Tweetalige printerversie Eentalige printerversie

Schriftelijke vraag nr. 5-4614

van Bert Anciaux (sp.a) d.d. 23 december 2011

aan de eerste minister

Koningshuis - Troonopvolging - Voorbereiding

Koning en Koninklijke familie

Chronologie

23/12/2011Verzending vraag
8/2/2012Antwoord

Herindiening van : schriftelijke vraag 5-951

Vraag nr. 5-4614 d.d. 23 december 2011 : (Vraag gesteld in het Nederlands)

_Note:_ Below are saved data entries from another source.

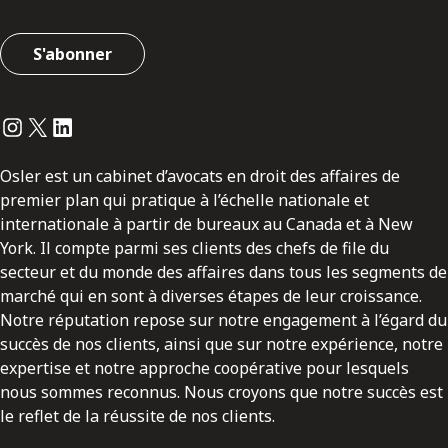
S'abonner
Instagram
Twitter
LinkedIn
Osler est un cabinet d’avocats en droit des affaires de
premier plan qui pratique à l’échelle nationale et
internationale à partir de bureaux au Canada et à New
York. Il compte parmi ses clients des chefs de file du
secteur et du monde des affaires dans tous les segments de
marché qui en sont à diverses étapes de leur croissance.
Notre réputation repose sur notre engagement à l’égard du
succès de nos clients, ainsi que sur notre expérience, notre
expertise et notre approche coopérative pour lesquels
nous sommes reconnus. Nous croyons que notre succès est
le reflet de la réussite de nos clients.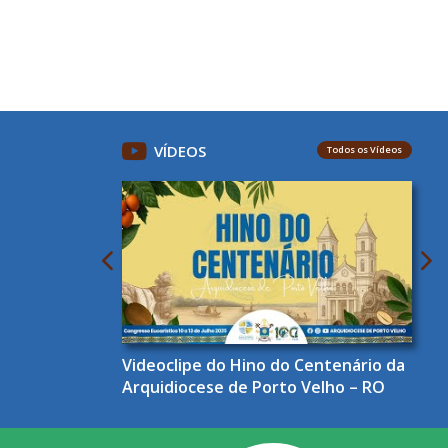
VÍDEOS
Todos os Vídeos
Videoclipe do Hino do Centenário da
Arquidiocese de Porto Velho – RO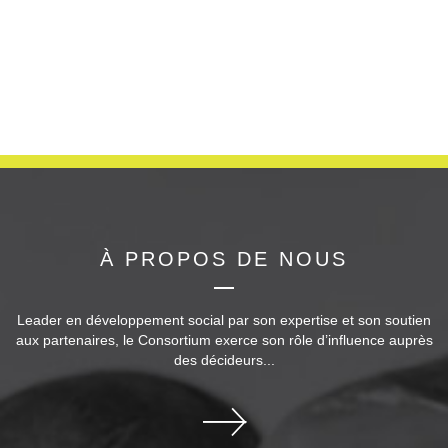
À PROPOS DE NOUS
Leader en développement social par son expertise et son soutien
aux partenaires, le Consortium exerce son rôle d’influence auprès
des décideurs...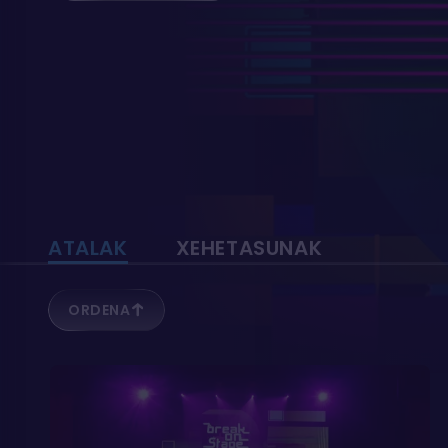
ATALAK
XEHETASUNAK
ORDENA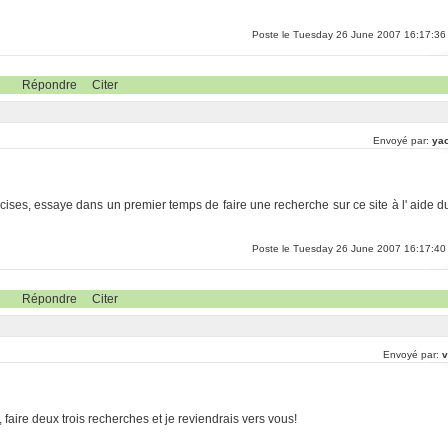
Poste le Tuesday 26 June 2007 16:17:36
Répondre
Citer
Envoyé par:
yao
cises, essaye dans un premier temps de faire une recherche sur ce site à l' aide d
Poste le Tuesday 26 June 2007 16:17:40
Répondre
Citer
Envoyé par:
v
, faire deux trois recherches et je reviendrais vers vous!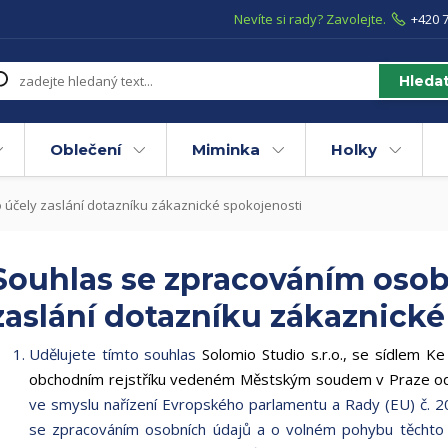
Nevíte si rady? Zavolejte.
+420 7
Hleda
Oblečení
Miminka
Holky
účely zaslání dotazníku zákaznické spokojenosti
Souhlas se zpracováním osob
zaslání dotazníku zákaznické
Udělujete tímto souhlas
Solomio Studio s.r.o., se sídlem 
obchodním rejstříku vedeném Městským soudem v Praze odd
ve smyslu nařízení Evropského parlamentu a Rady (EU) č. 2
se zpracováním osobních údajů a o volném pohybu těchto 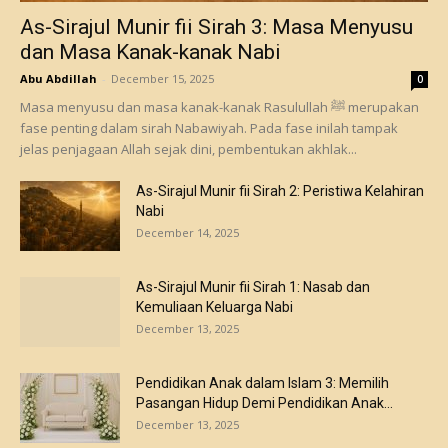
As-Sirajul Munir fii Sirah 3: Masa Menyusu
dan Masa Kanak-kanak Nabi
Abu Abdillah
-
December 15, 2025
0
Masa menyusu dan masa kanak-kanak Rasulullah ﷺ merupakan
fase penting dalam sirah Nabawiyah. Pada fase inilah tampak
jelas penjagaan Allah sejak dini, pembentukan akhlak...
As-Sirajul Munir fii Sirah 2: Peristiwa Kelahiran
Nabi
December 14, 2025
As-Sirajul Munir fii Sirah 1: Nasab dan
Kemuliaan Keluarga Nabi
December 13, 2025
Pendidikan Anak dalam Islam 3: Memilih
Pasangan Hidup Demi Pendidikan Anak...
December 13, 2025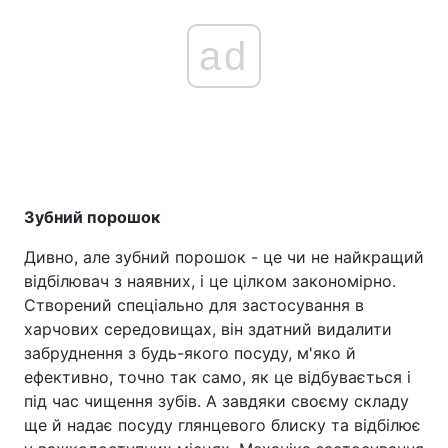
ad
Зубний порошок
Дивно, але зубний порошок - це чи не найкращий
відбілювач з наявних, і це цілком закономірно.
Створений спеціально для застосування в
харчових середовищах, він здатний видалити
забруднення з будь-якого посуду, м'яко й
ефективно, точно так само, як це відбувається і
під час чищення зубів. А завдяки своєму складу
ще й надає посуду глянцевого блиску та відбілює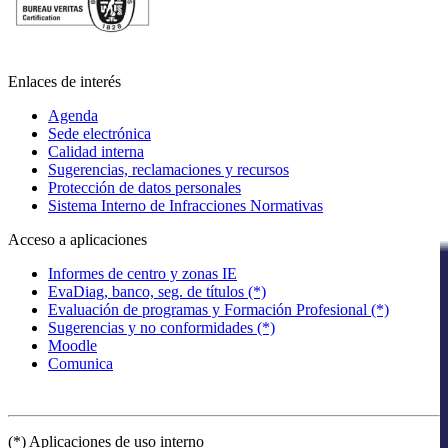
Enlaces de interés
Agenda
Sede electrónica
Calidad interna
Sugerencias, reclamaciones y recursos
Protección de datos personales
Sistema Interno de Infracciones Normativas
Acceso a aplicaciones
Informes de centro y zonas IE
EvaDiag, banco, seg. de títulos (*)
Evaluación de programas y Formación Profesional (*)
Sugerencias y no conformidades (*)
Moodle
Comunica
(*) Aplicaciones de uso interno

Koning Albert II is inmiddels zesenzeventig jaar en bewijst zich nog steeds als een hardwerkend en betrokken Staatshoofd. Ondanks mijn oprechte hoop dat hij zijn slagkrachtige gezondheid nog lang moge behouden, toch komt ooit de tijd dat zijn fysieke en / of mentale mogelijkheden het moeilijk tot onmogelijk kunnen maken om deze zware en veeleisende functie te vervullen. We weten allemaal dat de Koning de genegenheid van vele landgenoten draagt en dat niemand zich gelukkig voelt bij het ontwikkelen van doemscenario's. Toch vraagt een bekommernis voor een goede gang van zaken ook een planning die rekening houdt met een afscheid van de Koning.

Als lid van de Vlaamse regering en als lid van de federale regering heb ik herhaaldelijk deze mogelijkheid onder ogen gebracht van mijn toenmalige collega's. Allen hoopten unisono dat dit scenario zich niet zou voordoen. Nochtans is regeren ook vooruitzien en mag men mogelijke problemen niet voor zich uitschuiven.

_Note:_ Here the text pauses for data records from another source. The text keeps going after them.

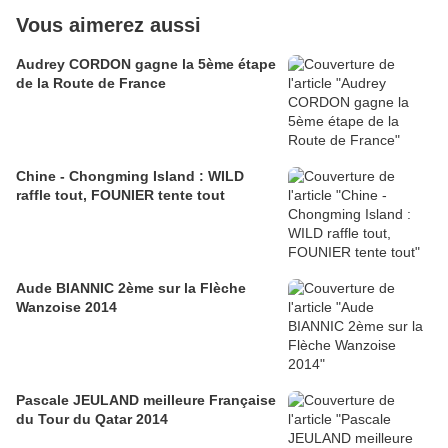
Vous aimerez aussi
Audrey CORDON gagne la 5ème étape
de la Route de France
Chine - Chongming Island : WILD
raffle tout, FOUNIER tente tout
Aude BIANNIC 2ème sur la Flèche
Wanzoise 2014
Pascale JEULAND meilleure Française
du Tour du Qatar 2014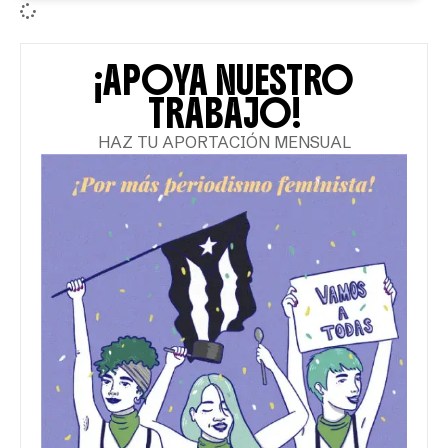
¡APOYA NUESTRO
TRABAJO!
HAZ TU APORTACIÓN MENSUAL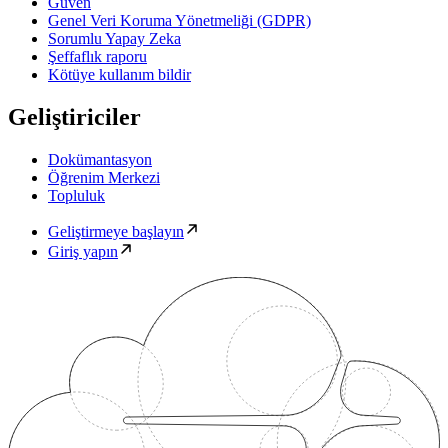
Güven
Genel Veri Koruma Yönetmeliği (GDPR)
Sorumlu Yapay Zeka
Şeffaflık raporu
Kötüye kullanım bildir
Geliştiriciler
Dokümantasyon
Öğrenim Merkezi
Topluluk
Geliştirmeye başlayın
Giriş yapın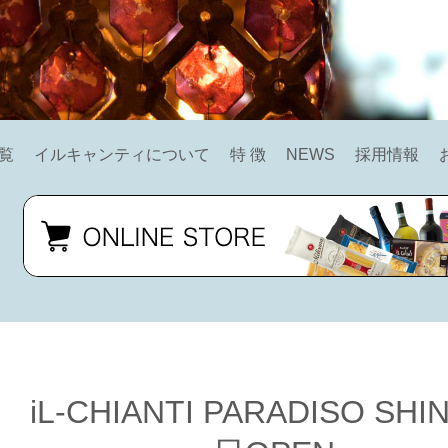
覧
イルキャンティについて
特 徴
NEWS
採用情報
L-CHIANTI PARADISO SHI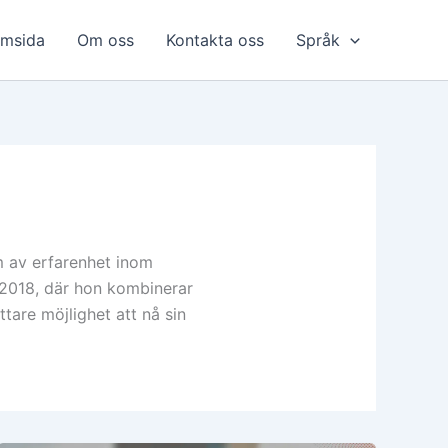
msida
Om oss
Kontakta oss
Språk
m av erfarenhet inom
l 2018, där hon kombinerar
ttare möjlighet att nå sin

Herhaaldelijk berichten verschillende media berichten, openlijk of verdoken, over een veronderstelde onbekwaamheid van de Kroonprins. Deze zou een opvolging van zijn vader bemoeilijken. Onderzoeken ter zake geven aan dat een meerderheid van de bevolking twijfelt over de capaciteiten van de Kroonprins als toekomstig koning. Een voormalige Grootmaarschalk aan het Hof beweerde bout dat de Kroonprins onbekwaam zou zijn om het land te regeren. Een andere koningsgezinde adviseur van het Hof, Jan Hoet, stelde onlangs eveneens dat de Kroonprins niet de capaciteiten heeft om Staatshoofd te kunnen worden. Iedereen praat erover, iedereen heeft er een oordeel over. Ook binnen het Wetstraatmilieu heerst er een latente vrees voor een post Albert II tijdperk. Tegelijk lijkt er wel een omerta die het openlijk praten of denken hierover verhindert. Toch lijken noch het vrijblijvend beschuldigen en zelfs beledigen, noch het taboe om hierover te gewagen een goede zaak. Een meerderheid van de bevolking en een meerderheid binnen het Parlement beoordeelt dat een monarchie nog tot deze tijd behoort. Dan lijkt het logisch om in alle openheid en sereniteit over een mogelijke opvolging van ons Staatshoofd te praten, meningen uit te wisselen en eventueel ook beslissingen te nemen. De Kroonprins en de Koninklijke familie moeten daarbij over de volledige vrijheid beschikken om hieromtrent op te stellen.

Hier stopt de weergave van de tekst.